И это помогло. Беззащитный походил туда-сюда, потом сказал уже спокойнее:

— Волк, собака… Эвон как заговорил. Уж и не знаю, чего дальше ждать. Ладно, делай как знаешь. Только против Скирре тебе бы пригодилась десятая руна.


Когда мы подошли к Мессенбю, Кости уже помер. В конце он дышал еле-еле, побледнел точно молоко, так что мы не сразу поняли, что его душа ушла к Фомриру. Простодушного и Плосконосого мы отнесли к здешней Орсовой женщине.

Лекарка ощупала голову Херлифа, сказала, что само зарастет, только голова будет часто болеть до следующей руны. А вот у Плосконосого дела были похуже: и сломанные ребра, и вмятина в черепе, и выбитая челюсть. И он до сих пор не просыпался.

— А нельзя вылечить ему кости твариными костями? — спросил я, вспомнив, как мне зарастили сломанную кость в Бриттланде.

— Ребра еще нужно вправить. А привязывать к голове твариные кости… — засомневалась лекарка. — Я так еще не делала. Только Орса знает, станет ли от того лучше.

— Может, Мамирова жреца позвать?

Орсова служительница аж побагровела от злости.

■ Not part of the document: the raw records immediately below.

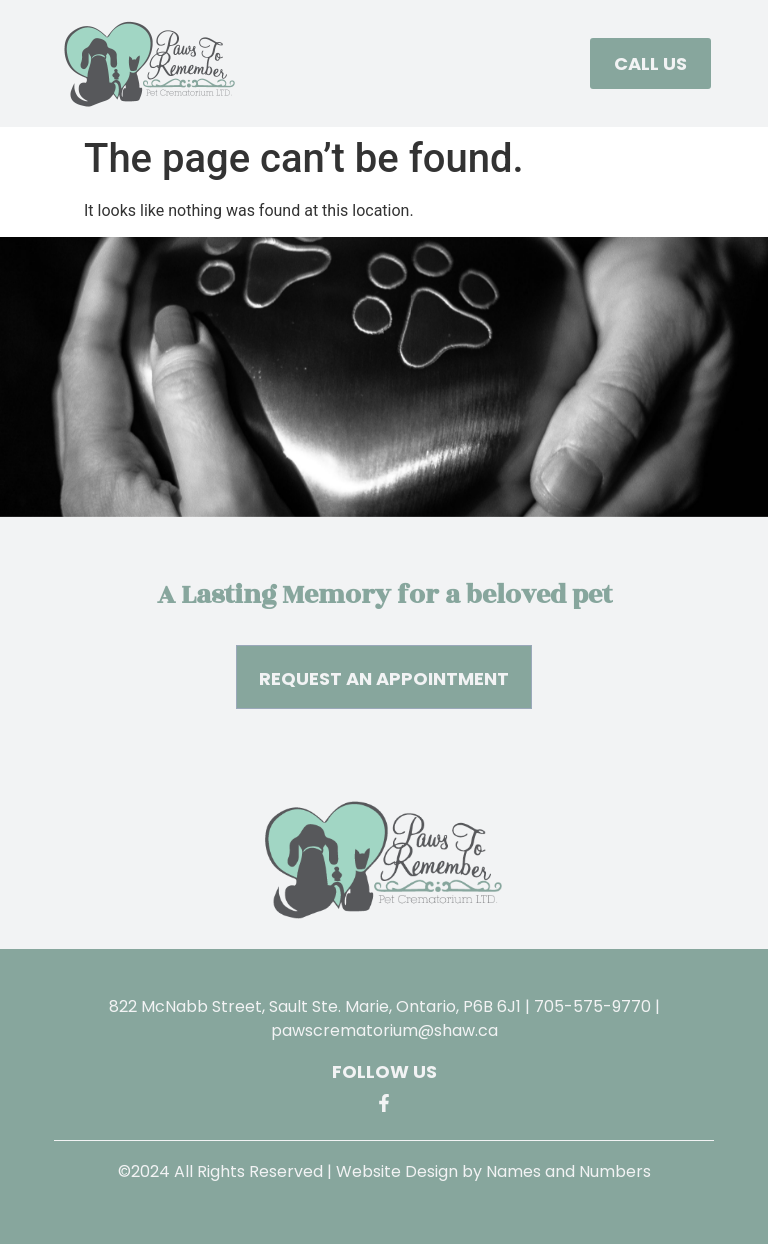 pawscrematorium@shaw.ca (384, 1030)
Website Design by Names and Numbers (493, 1171) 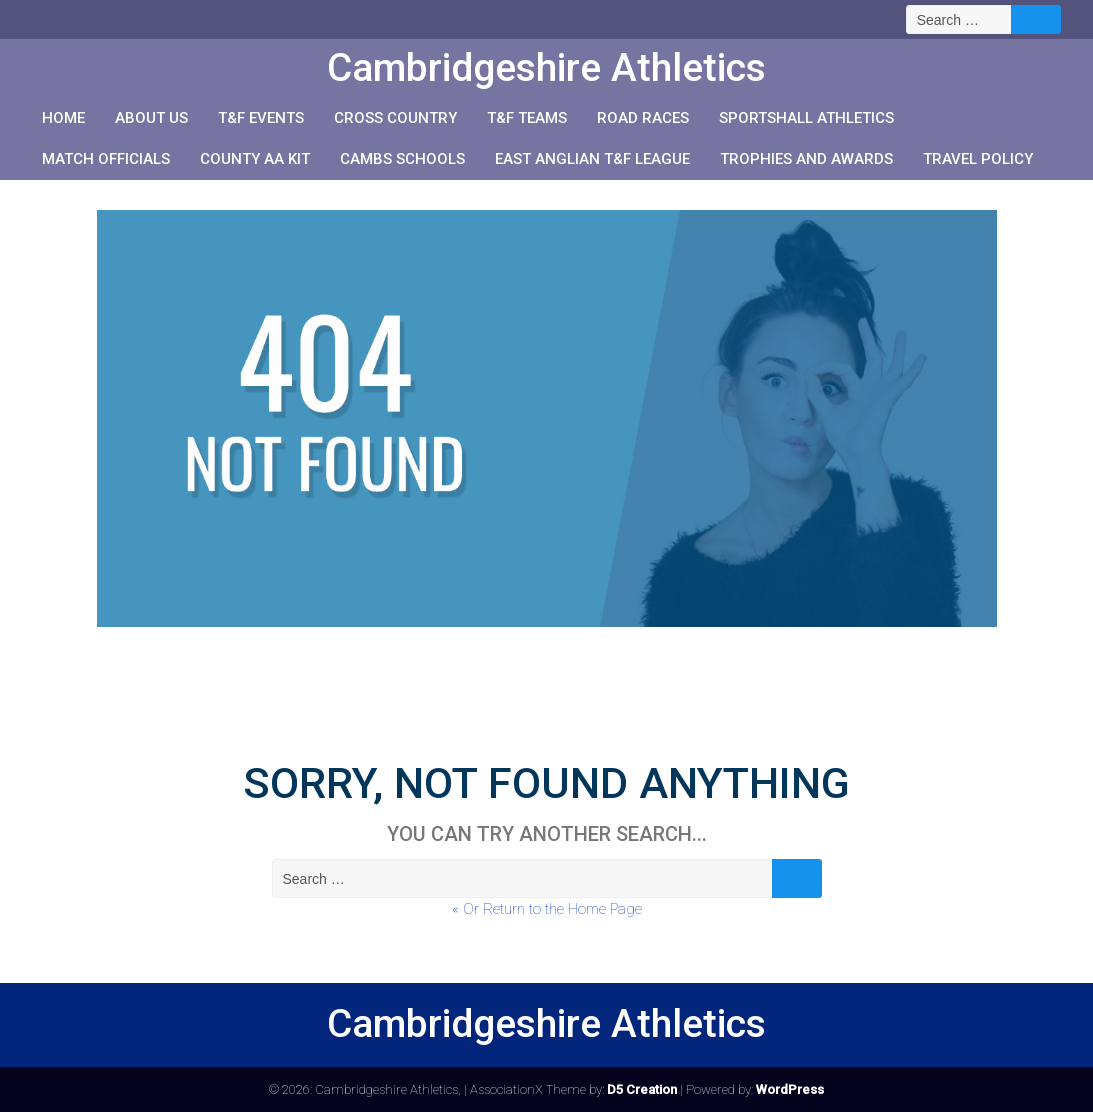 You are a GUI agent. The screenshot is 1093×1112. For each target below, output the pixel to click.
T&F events (261, 118)
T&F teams (527, 118)
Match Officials (106, 159)
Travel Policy (978, 159)
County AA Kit (255, 159)
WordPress (790, 1089)
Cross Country (395, 118)
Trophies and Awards (806, 159)
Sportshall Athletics (806, 118)
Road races (643, 118)
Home (63, 118)
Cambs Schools (402, 159)
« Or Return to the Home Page (547, 909)
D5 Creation (642, 1089)
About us (151, 118)
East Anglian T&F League (592, 159) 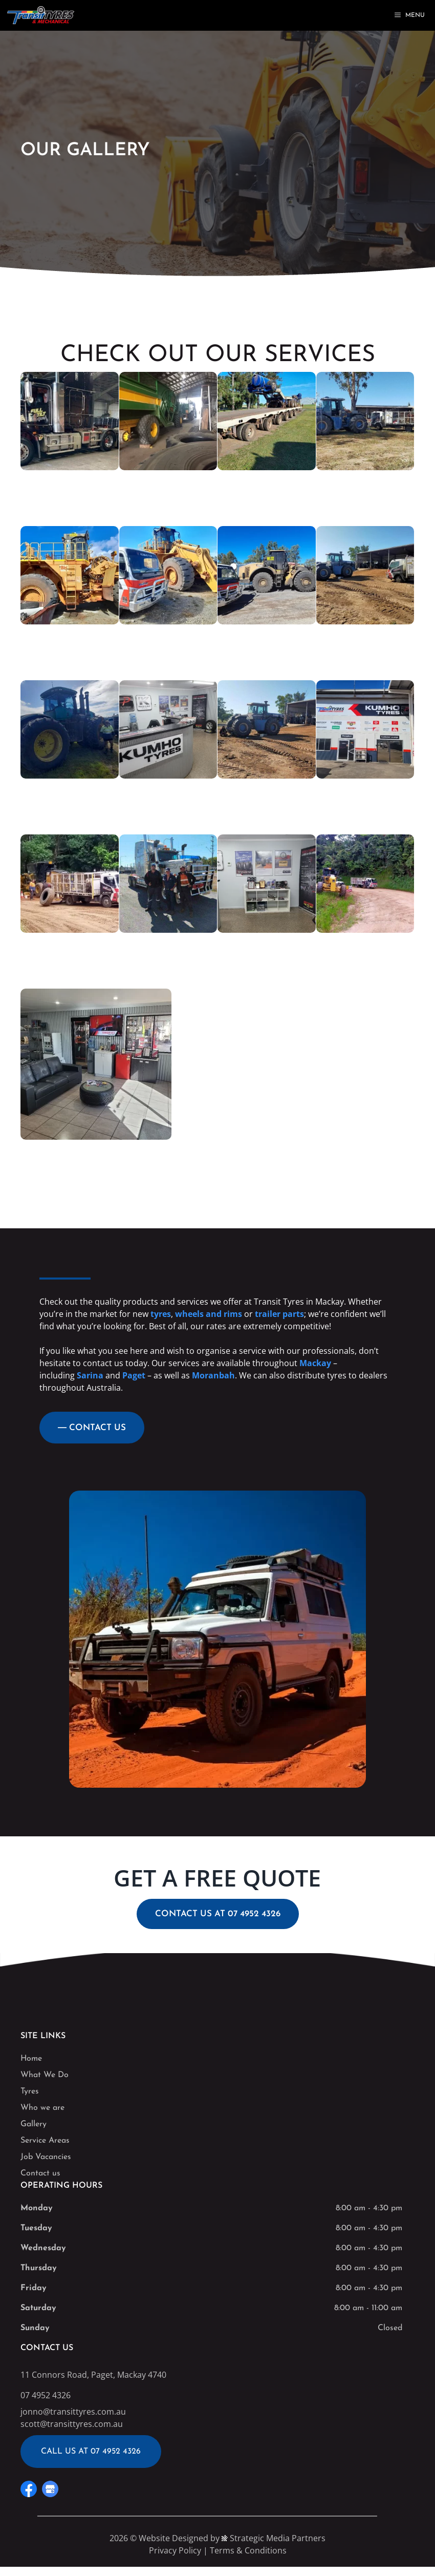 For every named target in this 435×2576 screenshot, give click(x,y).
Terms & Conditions (248, 2550)
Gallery (33, 2124)
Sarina (90, 1375)
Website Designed (173, 2538)
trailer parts (279, 1314)
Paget (133, 1375)
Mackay (315, 1363)
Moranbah (213, 1375)
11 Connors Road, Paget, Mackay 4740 (93, 2374)
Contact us (40, 2173)
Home (31, 2059)
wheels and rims (208, 1314)
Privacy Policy (175, 2550)
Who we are (42, 2108)
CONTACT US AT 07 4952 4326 (217, 1914)
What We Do (44, 2075)
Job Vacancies (45, 2157)
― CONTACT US (92, 1427)
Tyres (29, 2091)
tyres (160, 1314)
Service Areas (45, 2141)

— Мамирова жреца? Этого беспалого? Да что он может, кроме как руны раскидывать да в небо пялиться? Разве мужчины разбираются в травах? Они только и могут всякой гадости в горшке намешать и вылепить из нее Бездна знает что! Ты еще Хуноровых и Корлеховых кликни. Одним только лишь резать, другим — молотом стучать! Сама разберусь, без ваших советов!

И вытолкала нас из дому.

Орала она — на всю улицу было слышно. И соседка, что вешала мокрую одежду на просушку, с улыбкой пояснила:

— Не боитесь. Дело она свое знает. А мамировых жрецов на дух не переносит с тех пор, как ее жених бросил. Решил отрубить себе пальцы и Мамиру служить, а ведь его служители жен не берут и детей не ро́дят.

И лишь после этого Альрик отнес засоленную голову измененного нанимателям. Серебра нам отсыпали немало и вдобавок дали медное кольцо с вычеканенным вороном, знаком Рагнвальда. Благодаря этому кольцу конунг примет нас и вознаградит за доброе дело.